Et l'exode le plus massif de l'histoire récente en Amérique latine devrait se poursuivre : l'ONU estime que 5,3 millions de Vénézuéliens auront fui leur pays en 2019.  

Opposition latino-américaine

Nicolas Maduro entame son deuxième mandat alors que les gouvernements conservateurs reprennent la main en Amérique latine.  

Tout en demandant un sommet des présidents du continent pour « discuter de toutes les questions », il a réitéré sa menace de représailles diplomatiques contre les pays du Groupe de Lima.  

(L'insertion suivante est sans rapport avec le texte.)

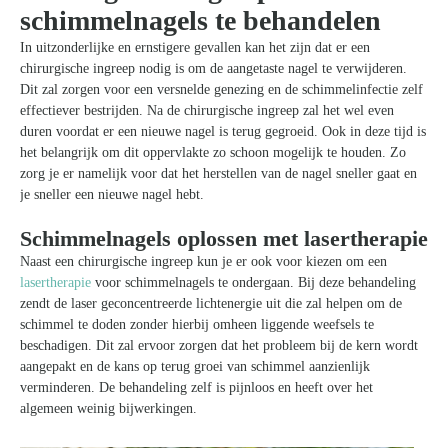
schimmelnagels te behandelen
In uitzonderlijke en ernstigere gevallen kan het zijn dat er een
chirurgische ingreep nodig is om de aangetaste nagel te verwijderen.
Dit zal zorgen voor een versnelde genezing en de schimmelinfectie zelf
effectiever bestrijden. Na de chirurgische ingreep zal het wel even
duren voordat er een nieuwe nagel is terug gegroeid. Ook in deze tijd is
het belangrijk om dit oppervlakte zo schoon mogelijk te houden. Zo
zorg je er namelijk voor dat het herstellen van de nagel sneller gaat en
je sneller een nieuwe nagel hebt.
Schimmelnagels oplossen met lasertherapie
Naast een chirurgische ingreep kun je er ook voor kiezen om een
lasertherapie
voor schimmelnagels te ondergaan. Bij deze behandeling
zendt de laser geconcentreerde lichtenergie uit die zal helpen om de
schimmel te doden zonder hierbij omheen liggende weefsels te
beschadigen. Dit zal ervoor zorgen dat het probleem bij de kern wordt
aangepakt en de kans op terug groei van schimmel aanzienlijk
verminderen. De behandeling zelf is pijnloos en heeft over het
algemeen weinig bijwerkingen.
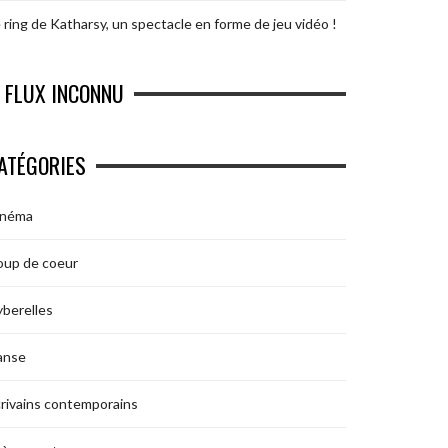
 ring de Katharsy, un spectacle en forme de jeu vidéo !
FLUX INCONNU
ATÉGORIES
inéma
oup de coeur
berelles
anse
rivains contemporains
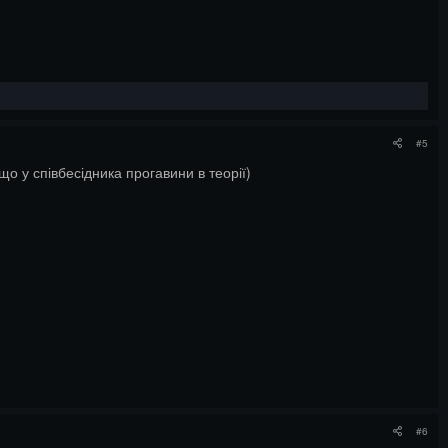
#5
о у співбесідника прогавини в теорії)
#6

Appuyés par Washington, ces derniers, sauf le Mexique, ont demandé la semaine dernière au dirigeant socialiste de remettre le pouvoir au Parlement, seule institution contrôlée par l'opposition, dans l'attente de nouvelles élections.

« Le Venezuela vit sous un régime de dictature », a notamment réagi le président de droite argentin Mauricio Macri.

Le Parlement a appelé de son côté l'armée à ne pas reconnaître le nouveau mandat de Maduro. « Nous demandons clairement à l'armée [...] qu'elle fasse un pas en avant et ne reconnaisse pas ce qui n'est pas le résultat d'un vote populaire », a déclaré son président, Juan Guaido.